- Born: 1971 Reynosa, Tamaulipas, Mexico
- Died: 1 February 2004 (aged 33) Guadalupe, Nuevo León, Mexico
- Cause of death: Suicide
- Other names: Z-8 El Winnie Pooh
- Organization(s): Mexican Army (1992–1999) Los Zetas (1999–2004)

= Óscar Guerrero Silva =

Mexican drug lord (1971–2004)

Óscar Eduardo Guerrero Silva (1971 – 1 February 2004), commonly referred to by his alias Z-8 and/or The Winnie Pooh, was a Mexican drug lord and high-ranking leader of Los Zetas, a Mexican criminal organization.

Shortly after marrying, Guerrero Silva joined the Mexican Army in early 1992 and became an infantry soldier. After being promoted to corporal the following year, he deserted from the military in 1999, and began to work as an assassin for the Los Zetas and Gulf Cartel, a drug trafficking organization, along with other ex-soldiers. His life as an outlaw overwhelmed him, and he later committed suicide through a self-inflicted gunshot wound.

==Criminal career==
Óscar Eduardo Guerrero Silva was born in Reynosa, Tamaulipas around the year 1971, and joined the Mexican Army on 28 January 1992 as an infantry soldier. The following year, he was promoted to corporal. Nonetheless, he eventually deserted from the Armed Forces in 1999 and was recruited by the drug trafficking organization known as the Gulf Cartel, becoming one of the 50 most-wanted criminals in Mexico during his time.

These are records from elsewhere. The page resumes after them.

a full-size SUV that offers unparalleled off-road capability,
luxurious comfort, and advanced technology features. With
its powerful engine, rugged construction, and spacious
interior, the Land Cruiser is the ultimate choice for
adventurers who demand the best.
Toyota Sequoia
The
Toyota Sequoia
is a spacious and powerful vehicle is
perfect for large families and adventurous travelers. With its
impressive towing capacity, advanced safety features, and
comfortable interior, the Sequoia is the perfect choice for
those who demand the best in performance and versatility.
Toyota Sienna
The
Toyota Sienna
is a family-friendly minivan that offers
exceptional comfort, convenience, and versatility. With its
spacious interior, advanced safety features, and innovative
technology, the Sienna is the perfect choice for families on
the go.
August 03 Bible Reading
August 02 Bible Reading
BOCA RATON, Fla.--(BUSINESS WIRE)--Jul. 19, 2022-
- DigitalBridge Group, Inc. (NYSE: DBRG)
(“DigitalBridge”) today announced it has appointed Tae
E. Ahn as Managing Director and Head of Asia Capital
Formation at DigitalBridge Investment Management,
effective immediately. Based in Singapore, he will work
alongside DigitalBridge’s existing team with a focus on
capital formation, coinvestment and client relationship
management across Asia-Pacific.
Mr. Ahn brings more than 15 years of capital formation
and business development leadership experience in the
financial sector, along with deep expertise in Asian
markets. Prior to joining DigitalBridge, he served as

He was recruited along with several other soldiers of the Mexican Army in the late 1990s by Osiel Cárdenas Guillén, the former leader of the Gulf Cartel, to work as hired assassins and bodyguards, where he earned the alias Z-8. The newly formed group founded by Guerrero Silva and other ex-soldiers became known as Los Zetas, and they were highly trained and equipped, enticed with greater salaries than in the Army. Los Zetas continued to expand by hiring former police officers and gang members alike, and diversified their criminal agenda aggressively by including kidnappings, extortions, oil theft, piracy, and other rackets into their revenue, instead of focusing solely on the international narcotics trade.

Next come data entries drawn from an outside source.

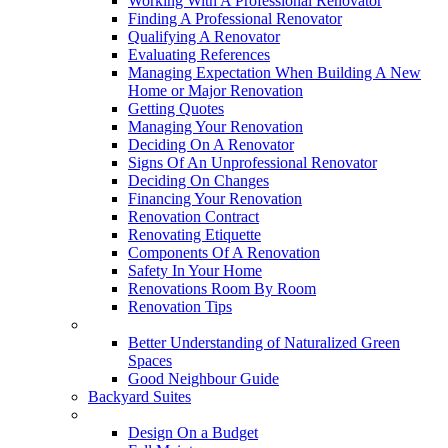
Working With A Professional Renovator
Finding A Professional Renovator
Qualifying A Renovator
Evaluating References
Managing Expectation When Building A New
Home or Major Renovation
Getting Quotes
Managing Your Renovation
Deciding On A Renovator
Signs Of An Unprofessional Renovator
Deciding On Changes
Financing Your Renovation
Renovation Contract
Renovating Etiquette
Components Of A Renovation
Safety In Your Home
Renovations Room By Room
Renovation Tips
New Neighbourhoods
Better Understanding of Naturalized Green
Spaces
Good Neighbour Guide
Backyard Suites
Home Maintenance
Design On a Budget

In December 2002, gunmen of Los Zetas and the Gulf Cartel wearing police uniforms raided a prison in Matamoros, Tamaulipas and liberated three men accused of drug trafficking and a woman imprisoned for homicide. The Mexican authorities alleged that Guerrero Silva was involved in the raid. Later on in January 2004, Apatzingán, Michoacán was the scene of a massive prison break when over 50 uniformed gunmen of Los Zetas, including Guerrero Silva, stormed several prison cells and liberated at least 25 inmates, including several high-ranking drug lords of the Gulf Cartel, in less than 15-minutes.

Guerrero Silva was known for having one of the most bizarre and unique Mexican criminal nicknames, Winnie Pooh, but he was "hardly a lovable bear".

===Death===
On 1 February 2004, elements of the extinct Federal Investigative Agency (AFI) raided a residence at the Riveras del Río neighborhood in Guadalupe, Nuevo León, near the city of Monterrey, and discovered the corpse of Guerrero Silva.

His temple had a gunshot wound from a 9mm pistol, suggesting that his death was an apparent suicide. Guerrero Silva was reportedly overwhelmed after the Mexican authorities had him under surveillance and because he believed his own accomplices were going to betray him.

==Personal life and family==
Gilberto López Barrera, the brother-in-law of Guerrero Silva and a member of the Gulf Cartel, was arrested in downtown Monterrey on 22 May 2005 and charged with a number of crimes. He is the brother of Ivonne López Barrera, a former romantic partner of Guerrero Silva.

In 1990, two years before joining the Mexican Army, Guerrero Silva married Gabriela Cervantes Zamorano. Both of them stopped seeing each other in 1997, and his wife later found out that he had deserted the military and was working for Los Zetas. Gabriela recalls that Guerrero Silva would send her money and call her on the phone every now and then, but that he seemed uninterested in their matrimony. Although married to Gabriela, Guerrero Silva had a romantic relationship with another woman, which explains why he visited Guadalupe, Nuevo León from Reynosa, Tamaulipas (his actual residence) periodically.